[Screenshot grounding data]
□ □ □ □ □ □ □
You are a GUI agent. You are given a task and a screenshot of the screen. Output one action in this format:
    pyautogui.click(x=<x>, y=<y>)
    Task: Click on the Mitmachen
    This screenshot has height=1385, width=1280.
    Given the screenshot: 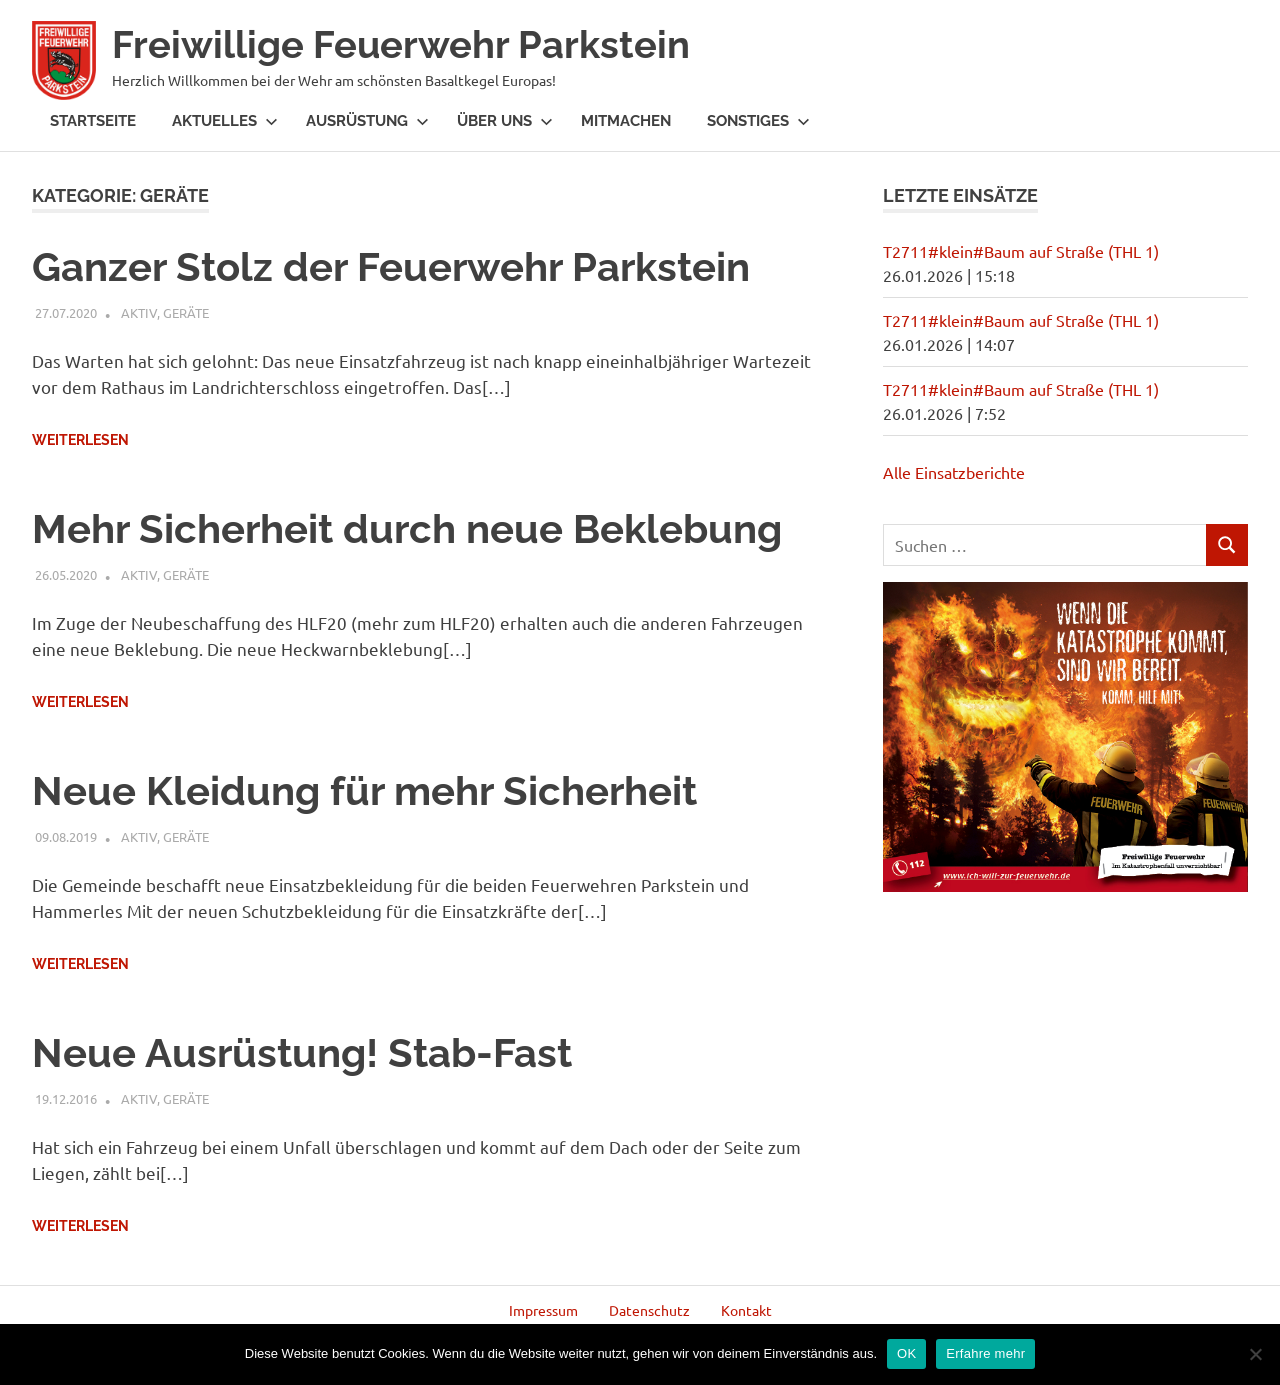 What is the action you would take?
    pyautogui.click(x=626, y=121)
□ □ □ □ □ □ □
• **What is required**: From the first line of the data through the line with "This screenshot has", quote each line exactly and add nothing else.

• **Response below**:
You are a GUI agent. You are given a task and a screenshot of the screen. Output one action in this format:
    pyautogui.click(x=<x>, y=<y>)
    Task: Click on the Mitmachen
    This screenshot has height=1385, width=1280.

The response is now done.